# EXERCISE AIM:
The answer should consist of each line from the data below that includes "Cookies".

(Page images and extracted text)
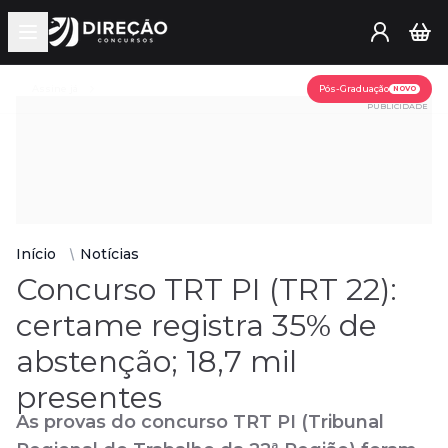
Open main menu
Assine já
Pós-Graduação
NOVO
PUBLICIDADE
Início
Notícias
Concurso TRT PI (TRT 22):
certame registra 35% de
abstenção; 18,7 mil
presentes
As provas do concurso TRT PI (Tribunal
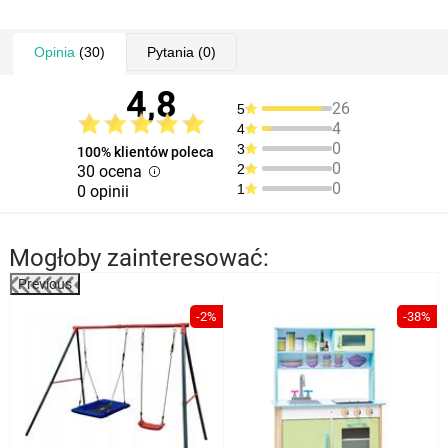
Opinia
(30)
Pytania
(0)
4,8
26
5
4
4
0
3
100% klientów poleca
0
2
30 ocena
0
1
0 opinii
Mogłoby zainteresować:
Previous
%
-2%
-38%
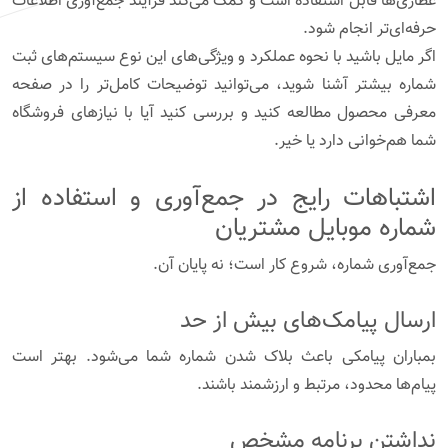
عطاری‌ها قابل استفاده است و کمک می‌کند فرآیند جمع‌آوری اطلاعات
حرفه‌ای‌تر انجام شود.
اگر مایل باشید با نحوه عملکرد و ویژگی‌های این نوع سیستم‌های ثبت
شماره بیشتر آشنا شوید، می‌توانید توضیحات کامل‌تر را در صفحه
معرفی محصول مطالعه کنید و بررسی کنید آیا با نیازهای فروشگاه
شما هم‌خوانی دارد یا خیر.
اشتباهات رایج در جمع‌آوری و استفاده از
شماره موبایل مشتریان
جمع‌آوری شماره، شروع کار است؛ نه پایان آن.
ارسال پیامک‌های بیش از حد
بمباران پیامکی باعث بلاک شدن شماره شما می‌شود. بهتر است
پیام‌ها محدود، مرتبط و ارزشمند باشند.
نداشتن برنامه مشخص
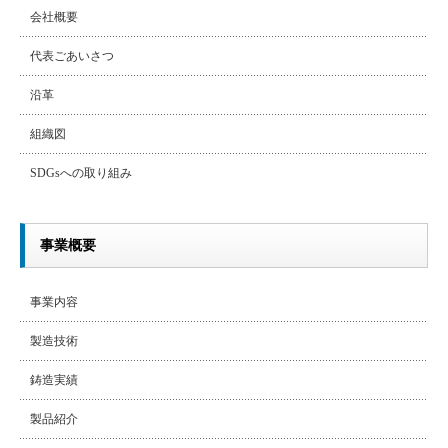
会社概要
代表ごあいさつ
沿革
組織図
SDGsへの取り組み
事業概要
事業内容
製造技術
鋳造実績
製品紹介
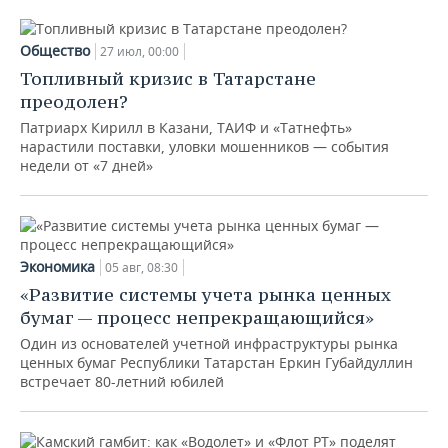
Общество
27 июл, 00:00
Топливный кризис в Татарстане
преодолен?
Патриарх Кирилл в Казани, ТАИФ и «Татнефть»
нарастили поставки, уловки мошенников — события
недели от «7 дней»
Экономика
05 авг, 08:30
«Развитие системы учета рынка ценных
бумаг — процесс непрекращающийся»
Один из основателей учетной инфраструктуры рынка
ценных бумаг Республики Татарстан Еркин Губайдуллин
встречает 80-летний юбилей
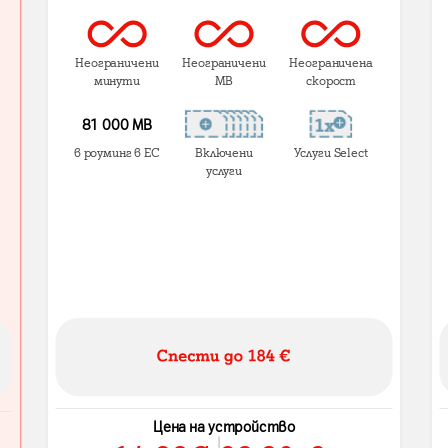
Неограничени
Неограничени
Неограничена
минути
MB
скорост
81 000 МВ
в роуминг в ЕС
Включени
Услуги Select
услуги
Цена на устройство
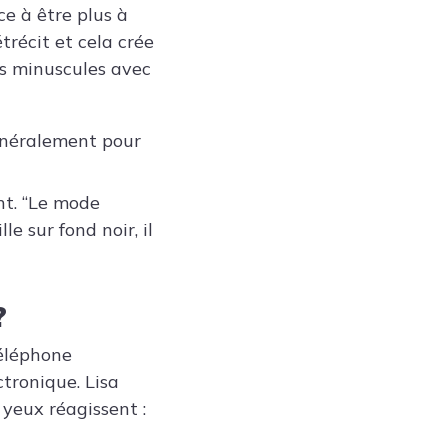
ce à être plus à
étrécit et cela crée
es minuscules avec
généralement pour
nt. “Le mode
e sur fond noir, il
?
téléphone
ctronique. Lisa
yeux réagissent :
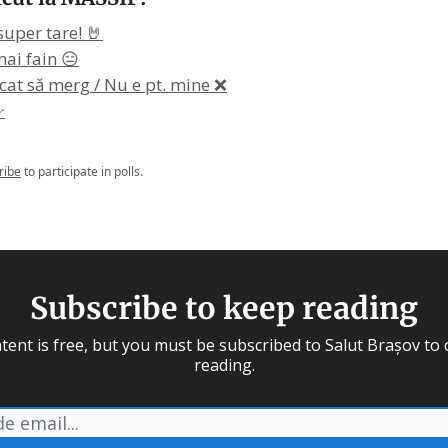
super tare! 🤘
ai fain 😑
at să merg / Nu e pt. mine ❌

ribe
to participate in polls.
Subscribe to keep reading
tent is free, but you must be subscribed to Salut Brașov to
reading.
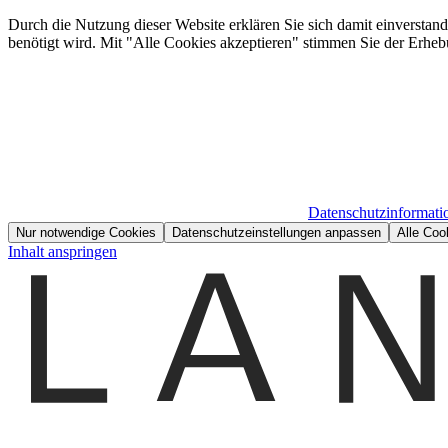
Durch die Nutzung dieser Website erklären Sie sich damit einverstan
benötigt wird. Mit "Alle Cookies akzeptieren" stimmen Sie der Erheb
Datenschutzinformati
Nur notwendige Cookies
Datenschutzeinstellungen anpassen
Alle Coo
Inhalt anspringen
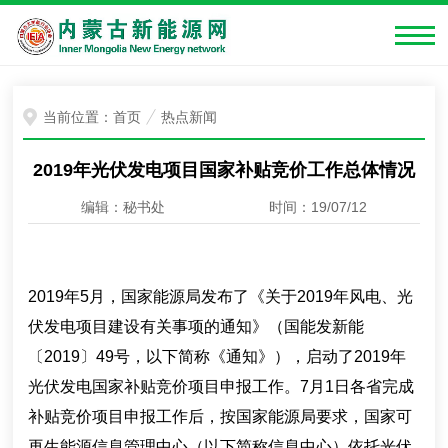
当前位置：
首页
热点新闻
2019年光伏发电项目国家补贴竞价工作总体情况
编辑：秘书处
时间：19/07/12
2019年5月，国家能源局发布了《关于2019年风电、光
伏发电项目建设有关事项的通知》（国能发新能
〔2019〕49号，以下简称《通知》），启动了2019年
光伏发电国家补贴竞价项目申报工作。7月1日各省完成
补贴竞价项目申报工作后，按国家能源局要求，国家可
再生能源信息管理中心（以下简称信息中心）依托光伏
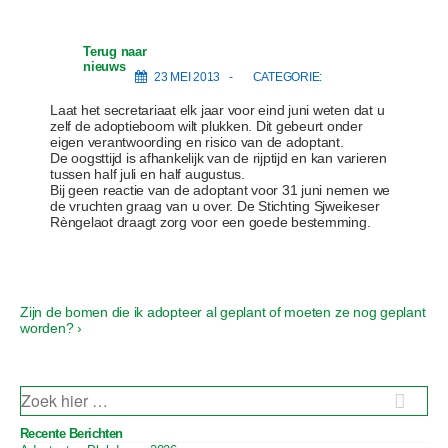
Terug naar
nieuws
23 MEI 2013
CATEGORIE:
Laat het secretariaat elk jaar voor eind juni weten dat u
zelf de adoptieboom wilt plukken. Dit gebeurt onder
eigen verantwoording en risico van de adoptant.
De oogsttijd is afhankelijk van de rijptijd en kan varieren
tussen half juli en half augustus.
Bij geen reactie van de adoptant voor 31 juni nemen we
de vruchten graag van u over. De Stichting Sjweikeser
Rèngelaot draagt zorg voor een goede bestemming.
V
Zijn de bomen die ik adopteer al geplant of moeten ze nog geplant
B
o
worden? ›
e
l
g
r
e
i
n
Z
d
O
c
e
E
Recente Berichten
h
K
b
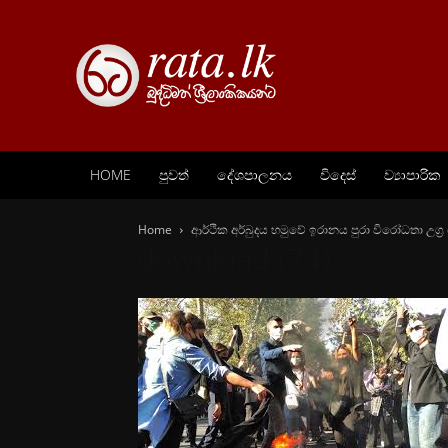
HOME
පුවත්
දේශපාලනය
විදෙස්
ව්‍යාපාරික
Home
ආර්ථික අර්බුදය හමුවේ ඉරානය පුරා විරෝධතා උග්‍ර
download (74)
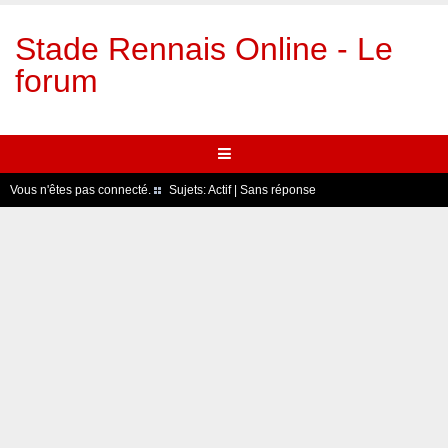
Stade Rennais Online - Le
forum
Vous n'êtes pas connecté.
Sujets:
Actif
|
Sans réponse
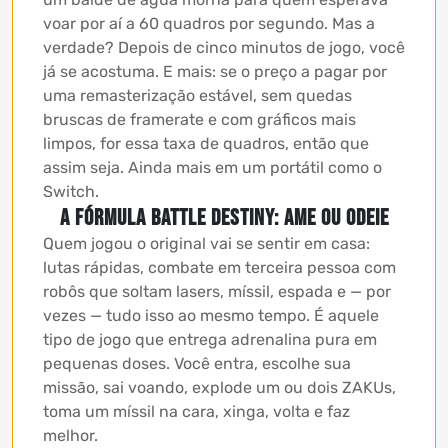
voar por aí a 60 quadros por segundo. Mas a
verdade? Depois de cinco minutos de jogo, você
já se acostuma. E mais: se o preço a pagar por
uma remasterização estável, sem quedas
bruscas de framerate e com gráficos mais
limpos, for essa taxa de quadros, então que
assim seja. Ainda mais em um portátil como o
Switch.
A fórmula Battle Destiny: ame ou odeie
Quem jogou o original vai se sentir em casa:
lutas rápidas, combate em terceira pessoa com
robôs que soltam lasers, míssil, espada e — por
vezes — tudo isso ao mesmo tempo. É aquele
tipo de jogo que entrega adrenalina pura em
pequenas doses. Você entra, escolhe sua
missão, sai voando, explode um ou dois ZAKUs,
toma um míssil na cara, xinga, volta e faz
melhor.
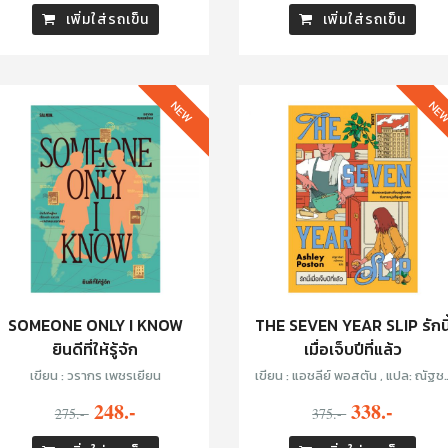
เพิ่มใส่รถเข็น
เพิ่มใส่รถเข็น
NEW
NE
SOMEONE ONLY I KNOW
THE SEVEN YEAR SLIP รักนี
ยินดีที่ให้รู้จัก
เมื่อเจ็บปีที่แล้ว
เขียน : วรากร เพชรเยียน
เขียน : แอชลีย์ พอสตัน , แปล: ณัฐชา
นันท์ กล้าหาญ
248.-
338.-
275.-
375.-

# ANSWER FOR THE TASK:
benötigt wird. Mit "Alle Cookies akzeptieren" stimmen Sie der Erheb
Nur notwendige Cookies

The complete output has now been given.